Furthermore, wouldn't such a grouping force China to form another alliance as a response to this?

We all probably remember the Shanghai Cooperative Organization (SCO) or the "Shanghai Six/Seven grouping" which includes China, Russia as well as a number of Central Asian states that are former Soviet satellites, such as Kazakhstan. As mentioned before, these nations made this grouping over common internal security concerns (e.g. unrest from militants in China's Xinjiang region).

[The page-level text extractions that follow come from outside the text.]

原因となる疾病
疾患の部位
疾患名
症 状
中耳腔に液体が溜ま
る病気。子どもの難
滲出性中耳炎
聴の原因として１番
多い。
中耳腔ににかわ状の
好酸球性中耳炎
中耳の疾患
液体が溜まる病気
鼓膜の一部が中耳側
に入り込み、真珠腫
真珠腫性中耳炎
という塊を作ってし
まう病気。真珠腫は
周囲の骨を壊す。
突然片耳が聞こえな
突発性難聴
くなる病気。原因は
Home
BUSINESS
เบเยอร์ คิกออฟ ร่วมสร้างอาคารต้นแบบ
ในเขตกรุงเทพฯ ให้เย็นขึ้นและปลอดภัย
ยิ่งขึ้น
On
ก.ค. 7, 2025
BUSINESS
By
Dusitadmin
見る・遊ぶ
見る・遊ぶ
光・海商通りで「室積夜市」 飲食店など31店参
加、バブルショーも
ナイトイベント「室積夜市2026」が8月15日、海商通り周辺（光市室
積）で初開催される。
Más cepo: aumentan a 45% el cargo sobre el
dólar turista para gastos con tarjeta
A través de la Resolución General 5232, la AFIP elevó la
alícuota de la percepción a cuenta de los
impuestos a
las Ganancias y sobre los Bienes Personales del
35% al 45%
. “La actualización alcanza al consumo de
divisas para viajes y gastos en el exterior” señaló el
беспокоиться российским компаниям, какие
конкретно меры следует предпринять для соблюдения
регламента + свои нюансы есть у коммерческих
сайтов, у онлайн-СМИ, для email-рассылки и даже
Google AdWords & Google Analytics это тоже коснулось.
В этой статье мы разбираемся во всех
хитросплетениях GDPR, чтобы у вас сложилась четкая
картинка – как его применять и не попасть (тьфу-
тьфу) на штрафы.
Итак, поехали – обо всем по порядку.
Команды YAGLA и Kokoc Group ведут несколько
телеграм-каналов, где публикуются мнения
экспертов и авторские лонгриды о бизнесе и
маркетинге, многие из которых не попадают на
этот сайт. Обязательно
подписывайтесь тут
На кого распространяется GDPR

Aside from the SCO, China might pursue its own Pacific Rim alliance in response to any of the aforementioned Western/Southeast Asian groupings. Such an alliance may include traditional allies/client states in the region such as Myanmar (Burma), North Korea and Cambodia (not sure about Laos). (The other Communist/totalitarian state in ASEAN, Vietnam, still distrusts China due to the Feb. 1979 abortive Chinese invasion and because of numerous border clashes during 1980s, even if there have been concliatory moves between them in the 1990s.)


----------



## Retired AF Guy (10 Jul 2011)

CDN Aviator said:
			
		

> It is a commonly used term. Example of context is something classified secret eyes only CAN/US/UK/AUS/NZ will be refered to as "Secret 5 eyes".



"4 Eyes" - AUS/CA/UK/US
"3 Eyes" - CA/UK/US


----------



## a_majoor (10 Jul 2011)

The Anglosphere group has massive amounts of political, economic and cultural power. The United States and India produce over 3000 movies per year combined, for example, and much of the global internet content is created in the Anglosphere as well. India's middle class population is the same size as the entire population of the United States, and all Anglosphere nations have substantial middle class components capable of powering both the investment that drives the economy as well as consumption.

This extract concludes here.